[TO DO]: Set down the whole listing below exactly. The pictures stay out.

[MATERIAL FOR THIS TASK]:
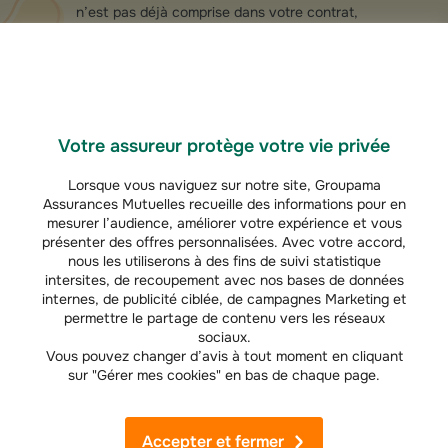
n’est pas déjà comprise dans votre contrat,
Groupama vous propose une extension de garantie
de l’
assurance habitation pour les bris éventuels
survenant lors de votre déménagement
. Elle vous
couvre notamment en cas de dommages sur vos
meubles.
Votre assureur protège votre vie privée
Lorsque vous naviguez sur notre site, Groupama
Assurances Mutuelles recueille des informations pour en
mesurer l’audience, améliorer votre expérience et vous
présenter des offres personnalisées. Avec votre accord,
nous les utiliserons à des fins de suivi statistique
Simulez votre
intersites, de recoupement avec nos bases de données
internes, de publicité ciblée, de campagnes Marketing et
tarif assurance
permettre le partage de contenu vers les réseaux
sociaux.
habitation
Tarif habitation
Vous pouvez changer d’avis à tout moment en cliquant
gratuitement en
sur "Gérer mes cookies" en bas de chaque page.
3 minutes
(
1
)
50€ offerts
Accepter et fermer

[ANSWER BELOW]:
n’est pas déjà comprise dans votre contrat,
Groupama vous propose une extension de garantie
de l’
assurance habitation pour les bris éventuels
survenant lors de votre déménagement
. Elle vous
couvre notamment en cas de dommages sur vos
meubles.
Votre assureur protège votre vie privée
Lorsque vous naviguez sur notre site, Groupama
Assurances Mutuelles recueille des informations pour en
mesurer l’audience, améliorer votre expérience et vous
présenter des offres personnalisées. Avec votre accord,
nous les utiliserons à des fins de suivi statistique
Simulez votre
intersites, de recoupement avec nos bases de données
internes, de publicité ciblée, de campagnes Marketing et
tarif assurance
permettre le partage de contenu vers les réseaux
sociaux.
habitation
Tarif habitation
Vous pouvez changer d’avis à tout moment en cliquant
gratuitement en
sur "Gérer mes cookies" en bas de chaque page.
3 minutes
(
1
)
50€ offerts
Accepter et fermer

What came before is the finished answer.